Hi cruiser, how was your trip? I was there in Febuary. I used to have fogging issues also and if you read some of the blogs about moisture munchers you'll find that this should solve your problem. I us the little blue moisture munchers although they came in my camera pink. When they're pink they are spent and must be reguvenated. You can do this in two ways, one way is to bake them in an oven as skynscuba suggests, I do not like this method as you run the risk of distorting your munchers. What I like to do is put a sponge in the bottom of a canning goods jar (approximately 1" thick) then pour in DAMP RID to the top ( you can purchase this at Walmart, Home depot, Rona Cashway etc.) then bury the munchers in the damp rid and in a couple of days presto they have gone from pink to deep purple!!! I store mine that way, that way they are always ready to use. I use a plastic container if I know that I'm going on a boat. Did you know that if you use a Mr. clean Magic erasor on your slate , wet or dry you'll clean it like brand new with no pencil residue left over. I love scuba board for all the little tricks you can pick up!!! Good luck and safe, happy diving!!!<o)))><:eyebrow:
 
Hi cruiser, how was your trip? I was there in Febuary. I used to have fogging issues also and if you read some of the blogs about moisture munchers you'll find that this should solve your problem. I us the little blue moisture munchers although they came in my camera pink. When they're pink they are spent and must be reguvenated. You can do this in two ways, one way is to bake them in an oven as skynscuba suggests, I do not like this method as you run the risk of distorting your munchers. What I like to do is put a sponge in the bottom of a canning goods jar (approximately 1" thick) then pour in DAMP RID to the top ( you can purchase this at Walmart, Home depot, Rona Cashway etc.) then bury the munchers in the damp rid and in a couple of days presto they have gone from pink to deep purple!!! I store mine that way, that way they are always ready to use. I use a plastic container if I know that I'm going on a boat. Did you know that if you use a Mr. clean Magic erasor on your slate , wet or dry you'll clean it like brand new with no pencil residue left over. I love scuba board for all the little tricks you can pick up!!! Good luck and safe, happy diving!!!<o)))><:eyebrow:

Trip to Roatan was awesome. Stayed a CocoView and did shore diving all week. The shallow areas with eel grass are teeming with juvenile critters. Venturing a little further brings you to the reef and reef walls that drop off to ? feet.

This is the first time I've noticed my camera fogging up on me, probably because of all the pictures I took.
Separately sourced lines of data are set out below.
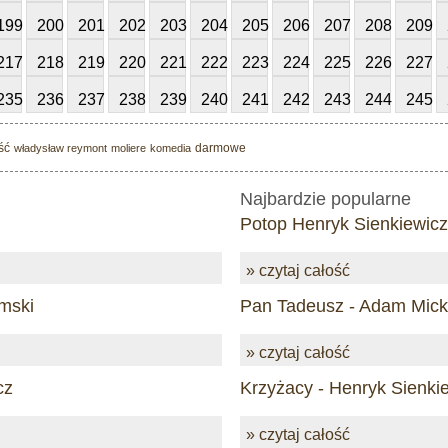
199
200
201
202
203
204
205
206
207
208
209
217
218
219
220
221
222
223
224
225
226
227
235
236
237
238
239
240
241
242
243
244
245
ść
darmowe
władysław reymont
moliere
komedia
Najbardzie popularne
Potop Henryk Sienkiewicz
» czytaj całość
mski
Pan Tadeusz - Adam Mick
» czytaj całość
cz
Krzyżacy - Henryk Sienki
» czytaj całość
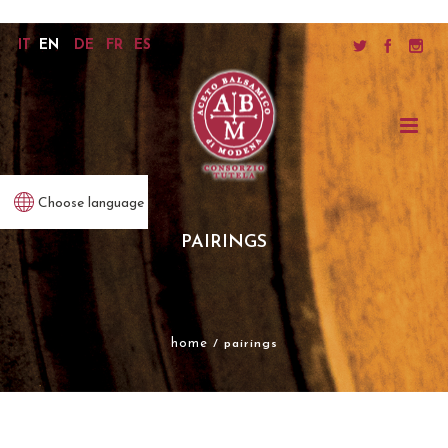
IT
EN
DE
FR
ES
Choose language
PAIRINGS
home
/ pairings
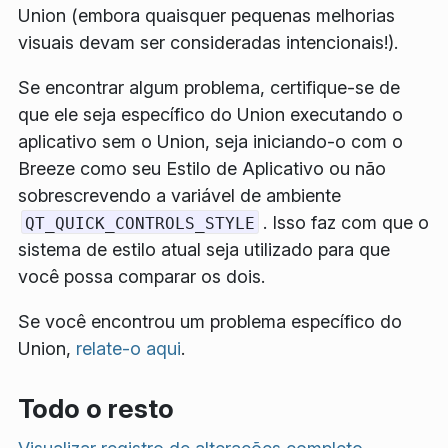
Union (embora quaisquer pequenas melhorias
visuais devam ser consideradas intencionais!).
Se encontrar algum problema, certifique-se de
que ele seja específico do Union executando o
aplicativo sem o Union, seja iniciando-o com o
Breeze como seu
Estilo de Aplicativo
ou não
sobrescrevendo a variável de ambiente
. Isso faz com que o
QT_QUICK_CONTROLS_STYLE
sistema de estilo atual seja utilizado para que
você possa comparar os dois.
Se você encontrou um problema específico do
Union,
relate-o aqui
.
Todo o resto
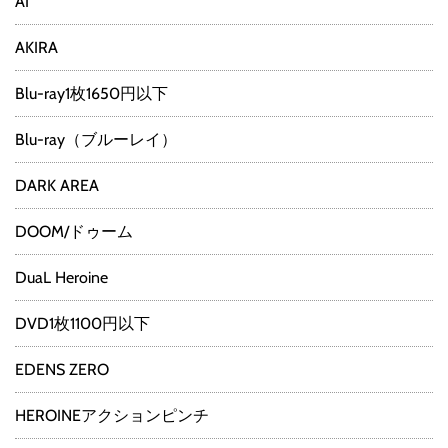
AI
AKIRA
Blu-ray1枚1650円以下
Blu-ray（ブルーレイ）
DARK AREA
DOOM/ドゥーム
DuaL Heroine
DVD1枚1100円以下
EDENS ZERO
HEROINEアクションピンチ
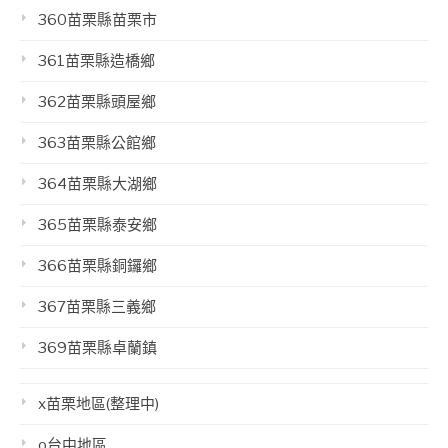
360苗栗縣苗栗市
361苗栗縣造橋鄉
362苗栗縣頭屋鄉
363苗栗縣公館鄉
364苗栗縣大湖鄉
365苗栗縣泰安鄉
366苗栗縣銅鑼鄉
367苗栗縣三義鄉
369苗栗縣卓蘭鎮
x苗栗地區(整理中)
o台中地區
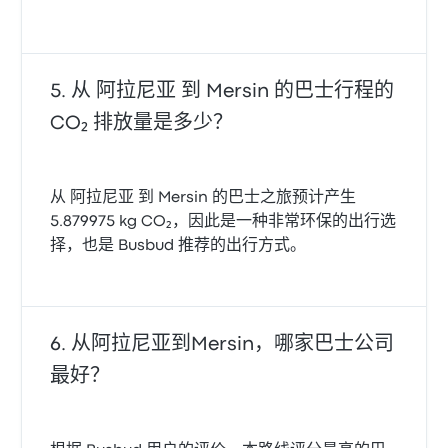
从 阿拉尼亚 到 Mersin 的巴士行程的
CO₂ 排放量是多少？
从 阿拉尼亚 到 Mersin 的巴士之旅预计产生
5.879975 kg CO₂，因此是一种非常环保的出行选
择，也是 Busbud 推荐的出行方式。
从阿拉尼亚到Mersin，哪家巴士公司
最好？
I'll give the magic eraser a try too. If my slate doesn't get cleaned at home I'm out of luck because my usual dive spot is a mud-bottomed quarry, and that doesn't work so well on a slate :)
 
Just back from Bonaire and I had fogging for the first time ever with my 700sd and canon housing. I've had the same setup for like 4 years or so. Same drill, I never open the housing outside of the hotel room. Now we did not run the ac at night so the room did get a little humid. Not sure if that is enough to cause the fogging. Same scenario as cruiser - turn it off, drop it in the camera bucket and its ready for the next dive. The only change this time was a new main oring. Of course the damn thing fogged whenever there was a seahorse or frogfish around :) Miserable camera week for me - fogging and a sticky shutter button! I'll save some desiccants for the next trip... Anyone had a canon housing serviced?
 
You have to use the desiccate packs, they are not optional. How you got away with it before beats me.

The sticking button, yep, that is what the OEM housings do. You can learn to service it yourself or send it back to Canon. I suspect that it simply needs some food grade silicone fed to it. The springs are weak, that is the real issue and in general camera housings must be rinsed carefully.

I would not leave a camera in the "rinse" bucket regardless of what others do or say. It is a rinse bucket, not a storage bucket.